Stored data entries
┌──

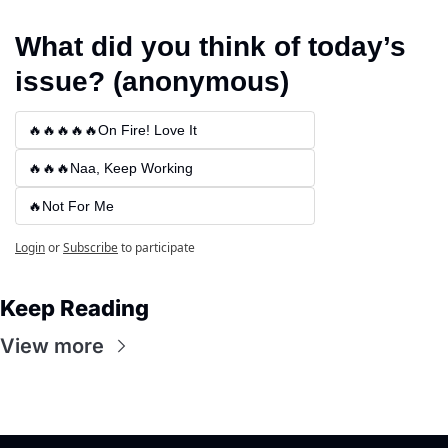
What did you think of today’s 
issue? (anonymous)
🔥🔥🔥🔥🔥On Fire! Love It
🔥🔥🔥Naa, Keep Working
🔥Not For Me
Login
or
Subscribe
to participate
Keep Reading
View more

└──
┌──

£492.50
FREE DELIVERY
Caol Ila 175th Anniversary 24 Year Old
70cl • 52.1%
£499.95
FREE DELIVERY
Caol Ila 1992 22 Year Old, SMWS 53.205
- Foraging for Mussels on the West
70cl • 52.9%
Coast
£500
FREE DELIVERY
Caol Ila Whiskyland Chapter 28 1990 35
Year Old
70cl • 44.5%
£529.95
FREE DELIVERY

└──
┌──

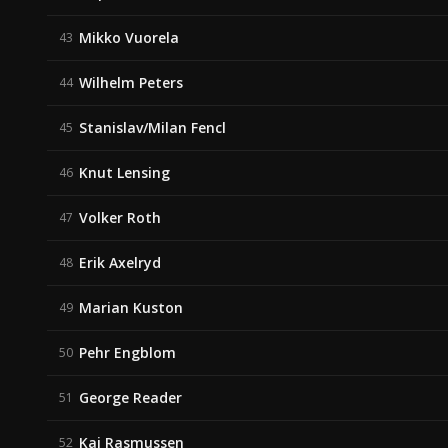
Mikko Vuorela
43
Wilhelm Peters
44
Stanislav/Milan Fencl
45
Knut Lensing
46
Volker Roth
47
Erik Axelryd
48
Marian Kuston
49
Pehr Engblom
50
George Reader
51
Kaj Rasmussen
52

└──

• [WHAT IS EXPECTED] Each line of the data in which the string "Caol" appears needs to be copied.

• [EXERCISE ANSWER]
Caol Ila 175th Anniversary 24 Year Old
Caol Ila 1992 22 Year Old, SMWS 53.205
Caol Ila Whiskyland Chapter 28 1990 35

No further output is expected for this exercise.